A obra de Thomas Mann não pode ser dissociada do conflito que lhe definiu a existência: a luta entre a rígida fachada do burguês conservador e os fantasmas de um artista sensível e homoerótico. Esta tensão, longe de ser uma mera curiosidade biográfica, é o motor da sua identidade literária, percorrendo-lhe a obra desde “Os Buddenbrook” até “As Confissões do Felix Krull”.
Tudo começa com a história de uma família. Publicado quando Mann tinha apenas 25 anos, “Os Buddenbrook” foi inicialmente celebrado pela própria burguesia hanseática de Lübeck como um monumento à sua grandeza. A sociedade via-se retratada na sua solidez, nos rituais e no poder económico. No entanto, essa foi uma leitura profundamente equivocada. O que Mann realmente esculpiu foi uma lápide.
O romance traça o declínio inevitável de uma família mercantil, não por falência financeira, mas por decadência moral. A tese de Mann é que o sucesso burguês gera, paradoxalmente, a sensibilidade artística que o destrói. O último herdeiro, Hanno, é demasiado refinado, demasiado musical, demasiado artista para sobreviver no mundo prático dos negócios. Aqui, no seu primeiro grande trabalho, Mann já estabelece o seu grande tema: o conflito irreconciliável entre a vida (o mundo prático, burguês) e o íntimo de cada um (a arte, a sensibilidade, a doença).
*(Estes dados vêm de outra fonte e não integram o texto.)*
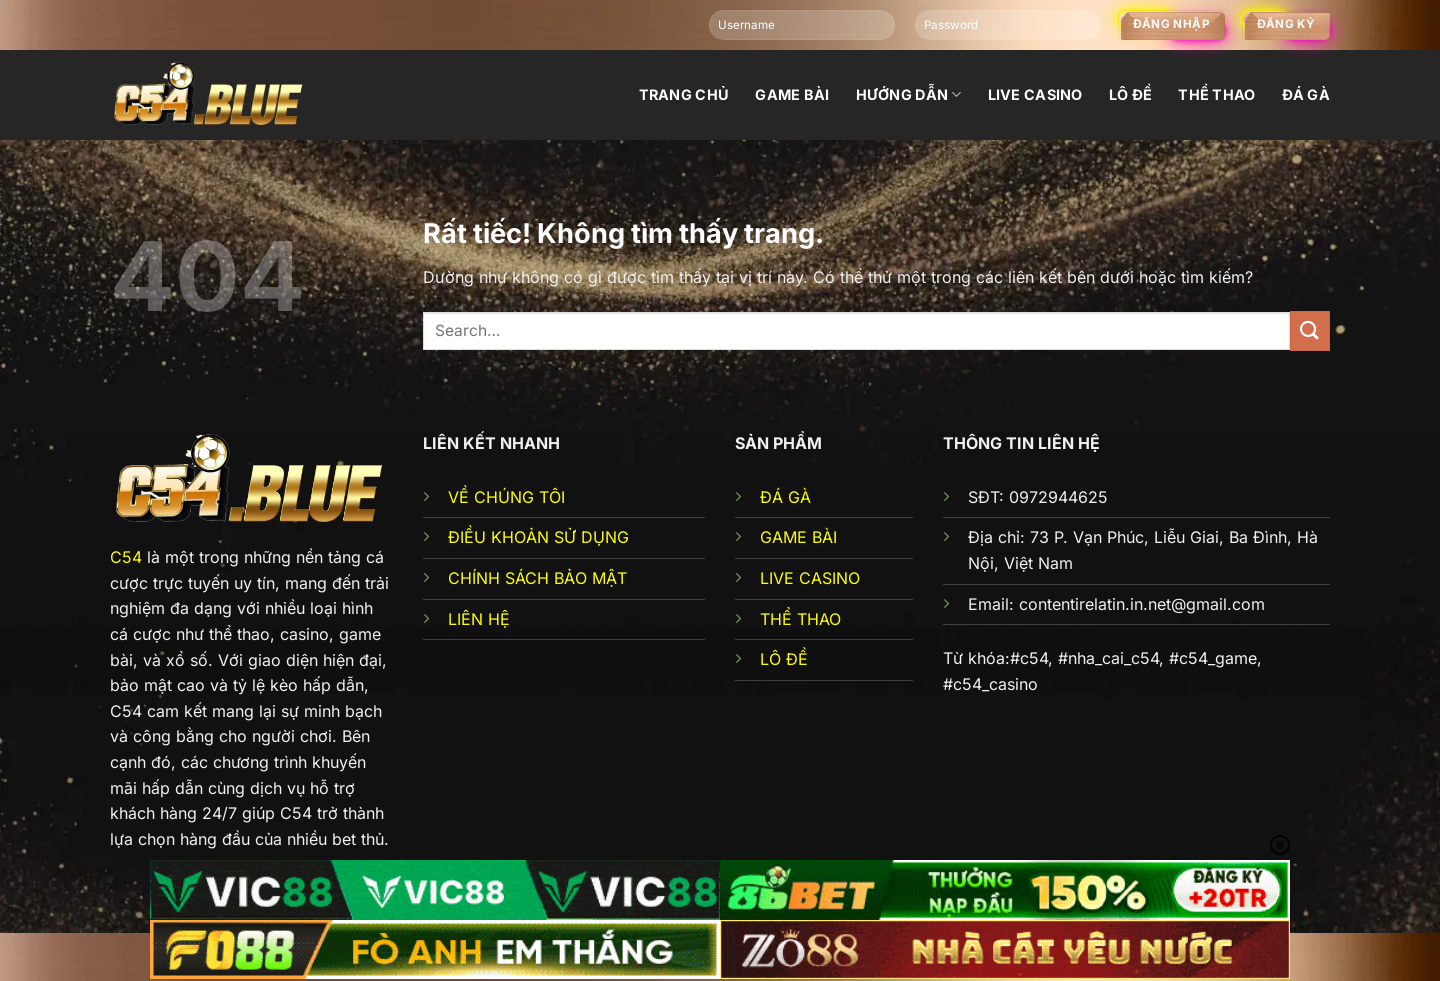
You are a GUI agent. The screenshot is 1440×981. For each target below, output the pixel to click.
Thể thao (1216, 94)
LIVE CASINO (810, 578)
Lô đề (1130, 94)
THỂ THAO (800, 619)
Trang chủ (684, 94)
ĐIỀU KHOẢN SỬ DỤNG (538, 537)
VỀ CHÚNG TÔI (506, 497)
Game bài (792, 94)
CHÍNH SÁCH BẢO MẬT (537, 578)
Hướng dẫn (909, 94)
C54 (126, 557)
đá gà (1306, 94)
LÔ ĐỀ (784, 659)
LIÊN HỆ (479, 619)
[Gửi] (1310, 330)
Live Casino (1035, 94)
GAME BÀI (798, 537)
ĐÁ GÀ (785, 497)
Politicamente, o Mann jovem alinhava-se com este mundo burguês. Durante a Primeira Guerra Mundial, nas “Reflexões de um Apolítico”, defendia um conservadorismo cultural alemão, desdenhando a democracia ocidental. Era a posição pública do patriarca, do Nobel de Literatura, do exilado que se tornou num paladino da democracia contra os nazis – uma transformação notável, mas que manteve sempre uma fachada de rigor e respeitabilidade.
Porém, por detrás desta máscara, os diários que Mann manteve durante toda a vida revelaram um homem assombrado por desejos que iam absolutamente a contrario dessas crenças públicas. As suas páginas estão repletas de confissões sobre a intensa atração erótica por homens jovens. Esta não era uma tendência ocasional, mas uma força poderosa e constante na sua vida interior, fonte de enorme angústia e autoquestionamento.
Foi esta tensão que encontrou expressão artística em “Morte em Veneza” (1912). Na história de Gustav von Aschenbach, um escritor envelhecido que consome-se numa paixão obsessiva e platónica pelo jovem Tadzio, Mann sublimou os desejos proibidos. A obra é um estudo sobre a repressão, a beleza como armadilha mortal e a erosão da disciplina burguesa perante a força do eros.
O seu conservadorismo público e os fantasmas privados coexistiam num equilíbrio precário. A decisão de que os diários mais íntimos só fossem publicados 20 anos após a sua morte é a prova máxima deste conflito. Era o gesto de um homem que precisava de ser honesto consigo próprio, mas temia acima de tudo que a exposição total da sua verdade interior destruísse a imagem pública e o legado da família. Ele queria o controlo absoluto da sua narrativa, mesmo para além da morte.
É no seu último romance, “As Confissões do Felix Krull” (iniciado em 1910 e concluído apenas na velhice, em 1954), que todas estas linhas convergem numa gloriosa farsa. Krull, o vigarista de charme inigualável, é a personificação da arte como embuste. Ele é tudo o que Mann não podia ser abertamente: um homem que rejeita completamente os valores burgueses de honestidade e trabalho, e vive da capacidade de desempenhar papéis, de seduzir e iludir.
Krull é o alter ego libertador de Mann. Através dele, o autor celebra a arte da representação que lhe permitiu navegar entre mundos contraditórios. Krull triunfa precisamente porque a sociedade que ele engana é superficial e valoriza mais a aparência do que a verdade. Neste sentido, a vigarice de Krull é a paródia final da própria hipocrisia social que Mann conhecia tão intimamente.
Thomas Mann foi, assim, um homem de contradições fundamentais: o burguês que diagnosticou a decadência da própria classe; o conservador com uma vida interior radicalmente subversiva; o marido e pai dedicado que fantasiou com uma sexualidade marginal.
Mas estas não foram fraquezas. Foram estas mesmas contradições, entre a convenção e o desejo, entre a verdade e a representação – que alimentaram uma das obras literárias mais celebradas do século XX, exploração artística dos demónios que, na vida real, esforçou-se por manter trancados a sete chaves, confiando que só o tempo poderia revelar a complexidade total do homem por detrás da máscara.